WORK TASK:
Search the records for the string "urządzeń" and copy every line in which it appears.
/---
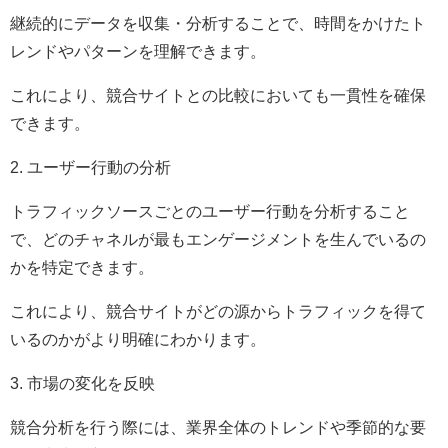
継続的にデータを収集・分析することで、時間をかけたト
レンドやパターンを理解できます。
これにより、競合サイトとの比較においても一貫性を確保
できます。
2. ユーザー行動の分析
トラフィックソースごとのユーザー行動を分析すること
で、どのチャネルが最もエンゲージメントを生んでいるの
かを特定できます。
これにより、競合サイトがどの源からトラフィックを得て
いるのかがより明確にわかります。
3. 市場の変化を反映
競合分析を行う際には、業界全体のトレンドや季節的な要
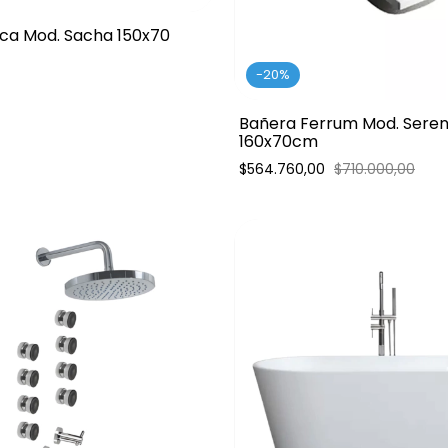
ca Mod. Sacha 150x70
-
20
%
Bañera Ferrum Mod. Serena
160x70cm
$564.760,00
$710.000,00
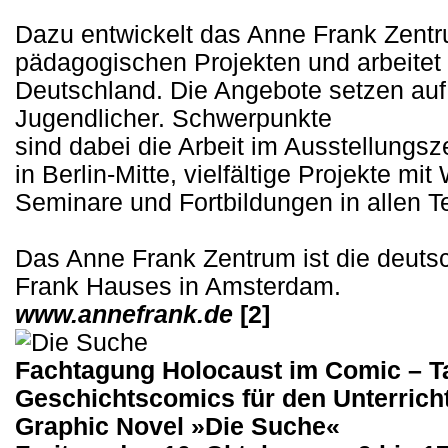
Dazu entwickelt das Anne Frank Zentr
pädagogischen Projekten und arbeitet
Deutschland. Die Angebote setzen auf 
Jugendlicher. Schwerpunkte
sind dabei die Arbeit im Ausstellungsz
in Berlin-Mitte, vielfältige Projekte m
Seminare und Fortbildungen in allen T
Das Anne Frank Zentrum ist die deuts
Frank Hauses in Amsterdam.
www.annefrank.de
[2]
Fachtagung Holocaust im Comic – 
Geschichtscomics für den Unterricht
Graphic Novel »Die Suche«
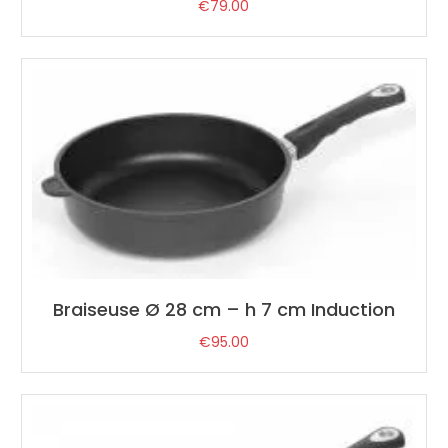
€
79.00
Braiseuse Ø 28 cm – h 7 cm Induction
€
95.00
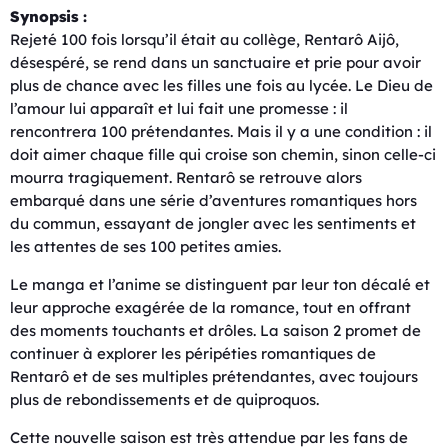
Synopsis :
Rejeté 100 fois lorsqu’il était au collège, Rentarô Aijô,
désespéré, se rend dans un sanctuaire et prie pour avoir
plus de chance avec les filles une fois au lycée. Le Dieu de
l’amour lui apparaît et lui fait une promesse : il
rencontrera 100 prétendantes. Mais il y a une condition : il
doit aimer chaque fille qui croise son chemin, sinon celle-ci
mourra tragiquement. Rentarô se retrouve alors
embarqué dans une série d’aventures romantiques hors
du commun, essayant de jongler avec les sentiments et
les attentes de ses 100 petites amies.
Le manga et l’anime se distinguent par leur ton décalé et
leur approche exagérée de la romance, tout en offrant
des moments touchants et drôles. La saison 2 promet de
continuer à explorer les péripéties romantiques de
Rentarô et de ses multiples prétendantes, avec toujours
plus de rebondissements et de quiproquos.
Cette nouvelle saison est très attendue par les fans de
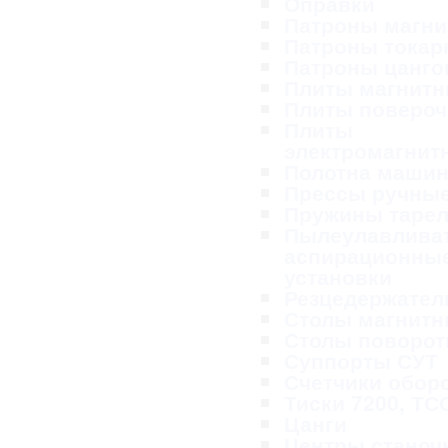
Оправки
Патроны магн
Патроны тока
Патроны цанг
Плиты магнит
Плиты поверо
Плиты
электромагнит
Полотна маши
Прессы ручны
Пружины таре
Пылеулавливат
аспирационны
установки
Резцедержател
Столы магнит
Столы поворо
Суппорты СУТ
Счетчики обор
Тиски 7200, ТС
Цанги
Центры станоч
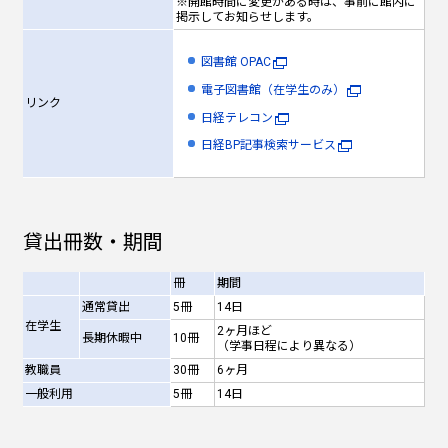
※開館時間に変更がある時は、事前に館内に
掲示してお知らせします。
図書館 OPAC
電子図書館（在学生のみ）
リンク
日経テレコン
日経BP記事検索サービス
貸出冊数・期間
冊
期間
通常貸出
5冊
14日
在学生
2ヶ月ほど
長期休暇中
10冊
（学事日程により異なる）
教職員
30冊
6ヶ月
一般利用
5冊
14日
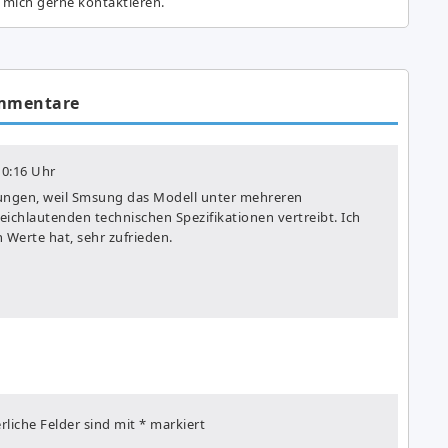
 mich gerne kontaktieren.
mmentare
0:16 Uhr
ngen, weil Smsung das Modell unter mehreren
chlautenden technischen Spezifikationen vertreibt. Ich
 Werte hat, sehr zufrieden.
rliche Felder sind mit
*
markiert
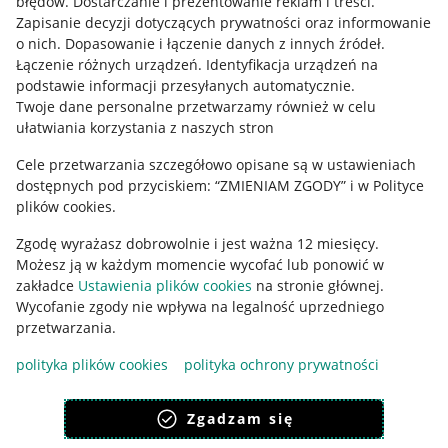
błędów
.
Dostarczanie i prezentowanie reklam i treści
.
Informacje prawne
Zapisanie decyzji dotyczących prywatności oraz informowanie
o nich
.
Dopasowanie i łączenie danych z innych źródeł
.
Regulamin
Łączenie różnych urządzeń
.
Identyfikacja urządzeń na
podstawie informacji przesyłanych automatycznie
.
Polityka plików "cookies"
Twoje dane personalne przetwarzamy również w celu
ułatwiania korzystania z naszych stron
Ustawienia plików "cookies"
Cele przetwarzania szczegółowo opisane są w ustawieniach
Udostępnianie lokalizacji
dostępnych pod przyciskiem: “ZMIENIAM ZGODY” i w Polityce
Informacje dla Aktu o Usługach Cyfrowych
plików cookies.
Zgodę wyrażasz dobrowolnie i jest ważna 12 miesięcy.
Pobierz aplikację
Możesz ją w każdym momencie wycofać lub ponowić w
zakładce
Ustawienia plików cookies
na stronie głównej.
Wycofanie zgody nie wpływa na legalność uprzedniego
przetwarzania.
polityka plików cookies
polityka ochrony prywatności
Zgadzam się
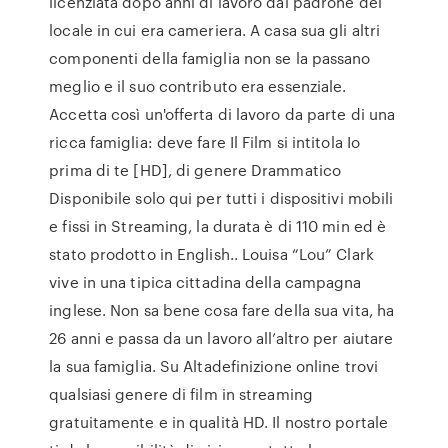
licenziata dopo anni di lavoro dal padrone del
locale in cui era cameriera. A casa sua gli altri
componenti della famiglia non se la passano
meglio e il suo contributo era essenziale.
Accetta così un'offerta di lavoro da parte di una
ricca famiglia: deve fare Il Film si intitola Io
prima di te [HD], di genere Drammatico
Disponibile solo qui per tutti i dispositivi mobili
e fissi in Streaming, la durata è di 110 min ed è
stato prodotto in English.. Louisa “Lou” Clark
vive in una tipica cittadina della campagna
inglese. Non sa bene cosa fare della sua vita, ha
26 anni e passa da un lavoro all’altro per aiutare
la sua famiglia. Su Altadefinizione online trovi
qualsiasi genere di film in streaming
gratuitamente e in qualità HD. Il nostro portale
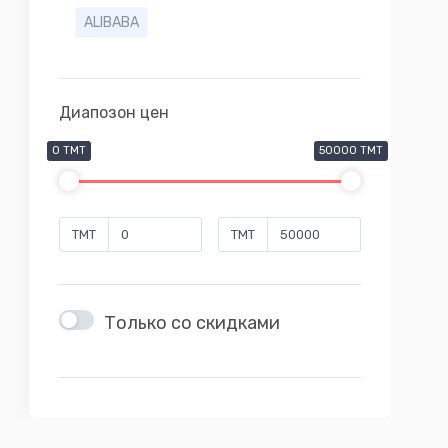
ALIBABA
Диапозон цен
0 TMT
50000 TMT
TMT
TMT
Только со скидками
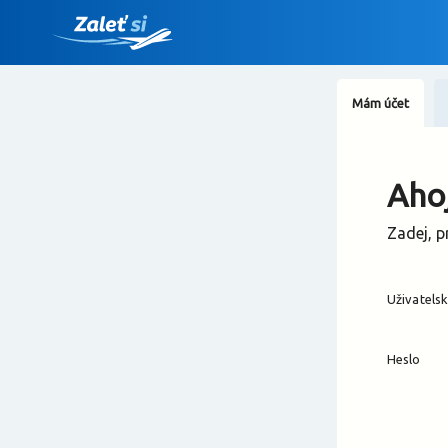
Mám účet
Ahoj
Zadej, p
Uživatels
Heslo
\---
/---
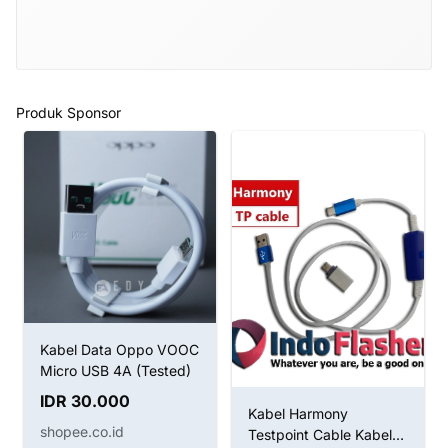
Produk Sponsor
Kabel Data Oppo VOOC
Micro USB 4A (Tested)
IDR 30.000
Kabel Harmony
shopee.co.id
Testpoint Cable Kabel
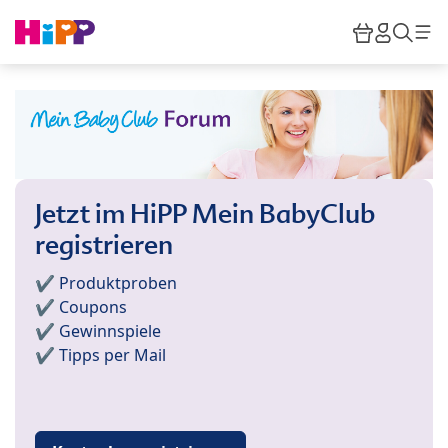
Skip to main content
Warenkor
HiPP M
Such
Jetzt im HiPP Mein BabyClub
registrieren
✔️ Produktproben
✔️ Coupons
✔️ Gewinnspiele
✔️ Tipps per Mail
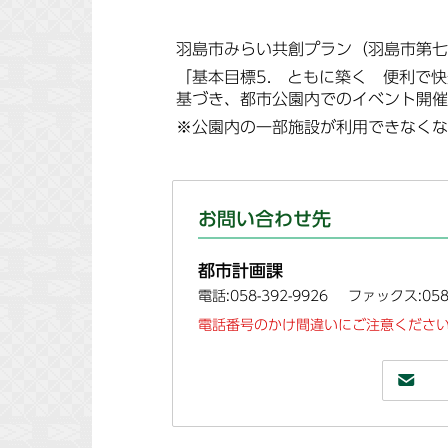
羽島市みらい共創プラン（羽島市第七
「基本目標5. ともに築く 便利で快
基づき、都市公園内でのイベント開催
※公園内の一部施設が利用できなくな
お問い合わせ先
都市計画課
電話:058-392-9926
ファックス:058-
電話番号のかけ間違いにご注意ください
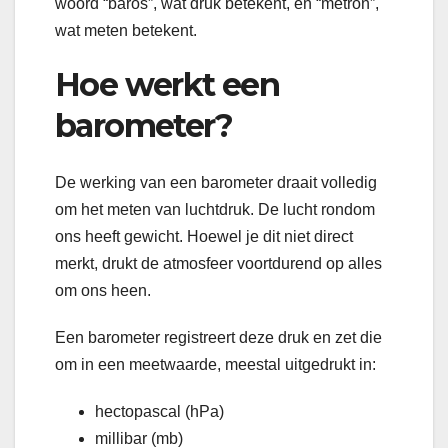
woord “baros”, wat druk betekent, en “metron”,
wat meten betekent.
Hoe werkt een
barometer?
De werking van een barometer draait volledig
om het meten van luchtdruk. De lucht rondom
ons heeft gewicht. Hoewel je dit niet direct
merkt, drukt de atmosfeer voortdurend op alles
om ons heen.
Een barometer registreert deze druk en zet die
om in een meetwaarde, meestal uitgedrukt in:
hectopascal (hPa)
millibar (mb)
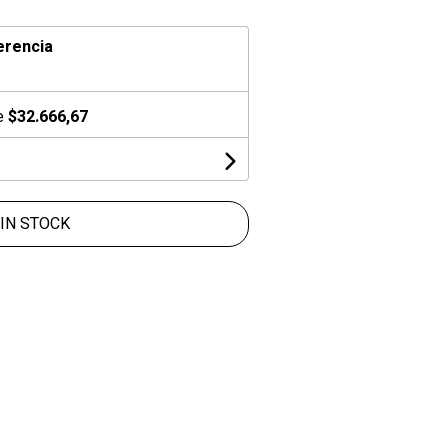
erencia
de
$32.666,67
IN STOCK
\---
RESPONSE TO THIS EXERCISE:
Łączenie różnych urządzeń
Identyfikacja urządzeń na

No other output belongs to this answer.